Missing my flight was only the first in the long series of unfortunate (and yet highly entertaining…to the innocent bystander) events that came to define this trip. This was also the one trip where I had stored all my travel information on my new smartphone, which then slipped out of my back pocket and nosedived into my toilet bowl.
And the list doesn’t stop there!
The second of my list of misfortunes was Bangalore Belly. Though the condition is better known as Delhi Belly in India, I decided to rechristen my illness after the city I was in! Bangalore belly strikes swiftly and is gut wrenching. Within the week each member of my travel group had succumbed to the gastric scourge, which constituted numerous visits to the infamous toilet. Not showing up at breakfast time became the telltale sign that someone had one to many chapattis the day before, with explosive consequences. The spices in India may be colourful and exotic, but their relationship with your stomach can be a vilely upsetting one.
In India, there is no middle ground. You either love it or you hate it. Never before has a country so assuaged all my senses simultaneously. If you’re not used to it, it can quickly become overwhelming. Think fragrant spices mixed with the smell of warm bodies, enveloped in thick air. Aromas from roadside food carts interspersed with the lingering smell of cows. Food that awakens not just your palette but also mind. Ear-splitting street sounds that will have you reaching for your earplugs to shield yourself from the incessant beeping traffic. Even your finger tips are bombarded by new textures – from the bumps and groves of whole spices to the luxuriant softness of silk and pashmina. Every smell, taste, touch, and sound in India seems larger than life.
No Personal Space
In a country of 1.34 billion people, you cannot avoid the crowds. Here, the concept of “personal space” does not exist. Strangers sit almost on top of you, and if you happen to be standing in line, a simple sneeze would result in a collision with the back of someone’s head. Bangalore takes the phrase “up close and personal” to a whole new meaning.

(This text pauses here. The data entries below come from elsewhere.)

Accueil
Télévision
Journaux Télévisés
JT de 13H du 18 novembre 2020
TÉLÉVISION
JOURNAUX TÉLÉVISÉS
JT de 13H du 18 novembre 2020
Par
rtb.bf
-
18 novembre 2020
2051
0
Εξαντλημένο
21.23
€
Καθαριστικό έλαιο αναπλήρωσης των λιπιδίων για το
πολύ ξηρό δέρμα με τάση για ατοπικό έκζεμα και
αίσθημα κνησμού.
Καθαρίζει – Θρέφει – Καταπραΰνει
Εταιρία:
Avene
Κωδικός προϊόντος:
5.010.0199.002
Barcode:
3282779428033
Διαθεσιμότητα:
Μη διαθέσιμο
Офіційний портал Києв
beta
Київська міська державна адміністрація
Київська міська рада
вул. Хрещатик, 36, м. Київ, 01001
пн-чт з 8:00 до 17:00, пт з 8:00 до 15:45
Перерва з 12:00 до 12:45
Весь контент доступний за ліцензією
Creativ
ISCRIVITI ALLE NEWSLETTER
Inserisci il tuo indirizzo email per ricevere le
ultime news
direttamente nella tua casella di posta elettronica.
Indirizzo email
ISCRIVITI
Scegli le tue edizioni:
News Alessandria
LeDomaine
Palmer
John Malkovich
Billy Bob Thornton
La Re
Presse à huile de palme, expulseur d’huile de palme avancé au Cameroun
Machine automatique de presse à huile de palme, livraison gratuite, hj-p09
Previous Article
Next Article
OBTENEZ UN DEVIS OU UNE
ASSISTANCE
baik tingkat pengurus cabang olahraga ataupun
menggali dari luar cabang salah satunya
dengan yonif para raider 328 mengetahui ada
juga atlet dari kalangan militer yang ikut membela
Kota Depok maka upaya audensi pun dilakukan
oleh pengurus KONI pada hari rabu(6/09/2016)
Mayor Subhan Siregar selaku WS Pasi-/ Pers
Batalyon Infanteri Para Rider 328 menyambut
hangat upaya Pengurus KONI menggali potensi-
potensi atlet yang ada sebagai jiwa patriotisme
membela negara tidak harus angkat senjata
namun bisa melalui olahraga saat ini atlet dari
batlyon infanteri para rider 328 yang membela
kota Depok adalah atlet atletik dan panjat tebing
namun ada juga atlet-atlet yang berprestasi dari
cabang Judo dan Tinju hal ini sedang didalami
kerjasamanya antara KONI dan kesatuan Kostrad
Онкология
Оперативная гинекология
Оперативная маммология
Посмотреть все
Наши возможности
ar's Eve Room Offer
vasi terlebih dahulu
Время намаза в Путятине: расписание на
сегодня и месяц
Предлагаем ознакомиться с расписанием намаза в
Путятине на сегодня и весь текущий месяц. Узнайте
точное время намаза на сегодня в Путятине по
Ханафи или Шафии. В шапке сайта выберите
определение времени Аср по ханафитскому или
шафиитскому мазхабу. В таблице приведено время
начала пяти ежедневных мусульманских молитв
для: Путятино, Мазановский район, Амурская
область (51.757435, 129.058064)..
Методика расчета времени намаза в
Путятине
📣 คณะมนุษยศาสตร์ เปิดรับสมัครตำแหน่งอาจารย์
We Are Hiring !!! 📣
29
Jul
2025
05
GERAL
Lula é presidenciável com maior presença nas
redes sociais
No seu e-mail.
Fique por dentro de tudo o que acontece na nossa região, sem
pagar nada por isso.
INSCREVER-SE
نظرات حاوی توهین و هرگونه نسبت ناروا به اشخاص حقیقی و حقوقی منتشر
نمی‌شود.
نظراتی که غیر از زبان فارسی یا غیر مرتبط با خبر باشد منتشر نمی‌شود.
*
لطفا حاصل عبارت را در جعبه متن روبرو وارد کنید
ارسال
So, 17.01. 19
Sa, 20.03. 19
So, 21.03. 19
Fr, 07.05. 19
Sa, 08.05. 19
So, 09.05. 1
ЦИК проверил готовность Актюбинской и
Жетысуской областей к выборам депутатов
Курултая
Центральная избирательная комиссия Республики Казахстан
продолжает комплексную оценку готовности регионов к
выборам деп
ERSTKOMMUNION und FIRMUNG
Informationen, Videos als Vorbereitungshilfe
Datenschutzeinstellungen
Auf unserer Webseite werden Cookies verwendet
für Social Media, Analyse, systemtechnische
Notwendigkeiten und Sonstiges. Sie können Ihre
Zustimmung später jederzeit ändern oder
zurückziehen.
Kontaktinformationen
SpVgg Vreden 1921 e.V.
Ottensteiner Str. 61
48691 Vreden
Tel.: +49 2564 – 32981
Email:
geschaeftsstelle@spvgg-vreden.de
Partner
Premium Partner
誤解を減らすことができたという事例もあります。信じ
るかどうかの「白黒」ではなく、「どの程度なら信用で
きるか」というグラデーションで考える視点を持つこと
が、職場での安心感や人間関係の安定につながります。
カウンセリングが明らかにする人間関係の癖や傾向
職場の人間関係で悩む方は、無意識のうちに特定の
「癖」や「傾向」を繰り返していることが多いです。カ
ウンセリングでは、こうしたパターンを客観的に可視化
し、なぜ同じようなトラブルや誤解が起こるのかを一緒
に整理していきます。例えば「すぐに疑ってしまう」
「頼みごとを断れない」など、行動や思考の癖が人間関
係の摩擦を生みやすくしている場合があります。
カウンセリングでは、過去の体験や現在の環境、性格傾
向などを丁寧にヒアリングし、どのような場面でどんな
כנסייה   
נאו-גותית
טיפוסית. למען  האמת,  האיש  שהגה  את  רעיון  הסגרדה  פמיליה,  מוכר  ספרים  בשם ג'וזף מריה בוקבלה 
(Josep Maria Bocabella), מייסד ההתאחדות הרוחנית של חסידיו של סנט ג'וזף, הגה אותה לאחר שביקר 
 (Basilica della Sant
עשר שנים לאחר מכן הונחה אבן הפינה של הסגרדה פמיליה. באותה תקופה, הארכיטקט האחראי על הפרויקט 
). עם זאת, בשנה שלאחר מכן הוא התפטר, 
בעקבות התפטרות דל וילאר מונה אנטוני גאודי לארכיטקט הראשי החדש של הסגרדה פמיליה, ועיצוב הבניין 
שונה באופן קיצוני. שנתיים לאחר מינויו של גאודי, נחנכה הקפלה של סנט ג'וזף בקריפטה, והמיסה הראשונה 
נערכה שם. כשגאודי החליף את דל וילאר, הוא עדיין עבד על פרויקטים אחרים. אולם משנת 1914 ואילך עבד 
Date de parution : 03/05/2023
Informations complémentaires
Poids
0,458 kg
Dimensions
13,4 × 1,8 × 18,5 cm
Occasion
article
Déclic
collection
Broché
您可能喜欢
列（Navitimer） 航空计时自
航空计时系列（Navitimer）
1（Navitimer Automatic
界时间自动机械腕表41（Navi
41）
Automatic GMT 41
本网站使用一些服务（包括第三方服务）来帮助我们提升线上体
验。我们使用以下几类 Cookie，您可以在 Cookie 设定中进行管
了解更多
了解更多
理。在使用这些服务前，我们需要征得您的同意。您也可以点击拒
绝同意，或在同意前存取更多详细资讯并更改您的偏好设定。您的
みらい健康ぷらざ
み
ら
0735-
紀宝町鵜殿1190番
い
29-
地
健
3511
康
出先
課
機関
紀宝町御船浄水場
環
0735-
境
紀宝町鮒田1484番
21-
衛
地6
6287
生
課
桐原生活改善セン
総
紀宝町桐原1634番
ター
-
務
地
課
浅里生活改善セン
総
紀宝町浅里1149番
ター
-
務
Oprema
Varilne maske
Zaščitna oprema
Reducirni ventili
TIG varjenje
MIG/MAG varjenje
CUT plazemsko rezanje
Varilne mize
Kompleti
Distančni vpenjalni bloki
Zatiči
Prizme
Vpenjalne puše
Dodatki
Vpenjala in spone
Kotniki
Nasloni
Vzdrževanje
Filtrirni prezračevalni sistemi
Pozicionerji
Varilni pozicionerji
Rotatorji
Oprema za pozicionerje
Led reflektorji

What struck me most peculiar was the popular tradition of Indian men showing their affection and camaraderie for each other by holding hands in public. There are variations – one on one, in a group all chained together hand in hand, or the random pinky hold – but the intent is the same. While this maybe a bit taboo in the west, there are no romantic connotations to this practice.
It’s all manual
Bangalore seemed to welcome the adage that many hands make for light work. Whether it was laundry, gardening or construction, I observed little or no machinery being used to get everyday jobs done. It was all very hands on, ensuring that there was something to been done by everyone.
Nothing on this trip was more shockingly memorable than Bangalore’s traffic.
There is popular analogy about rocks, sand and water in jar, where the jar is never really full until every negative space is absolutely filled. That perfectly describes how space is allotted on the roads of Bangalore. Spaces in between big lorries were filled by bus; spaces in between the bus were filled with cars; then came motorbikes, rickshaws, bicycles, and ox drawn carts. But no analogy can prepare you for the horn honking. When you have what seems to be a million cars honking unceasingly in snail pace traffic, you do start to wish that astral travel was a possibility.
On my last day I paid a visit to the Bangalore zoo, thinking that it would be a relaxing end to my trip. All was going well I noticed people turning around and pointing at me. Some would turn and snicker behind their hands. At first I thought nothing of it, but the unsolicited attention became difficult to ignore.
I decided to investigate. It don’t take long to find out that the reason for the snickering and gawking were my Bermuda shorts. My trousers, stopping just above my knee, were apparently showing way too much skin! Not having tall enough socks to camouflage my fashion indiscretion, I bravely continued my visit, though I did hastily make my way into the awaiting taxi.
I’m sure there were numerous other minor mishaps that happened during that trip, but these stand out the most. On the up side, I have never missed another flight, dropped my phone in the toilet, or been publicly shunned for wearing bermudas ever again. Let’s chalk this one up to a lesson well learnt!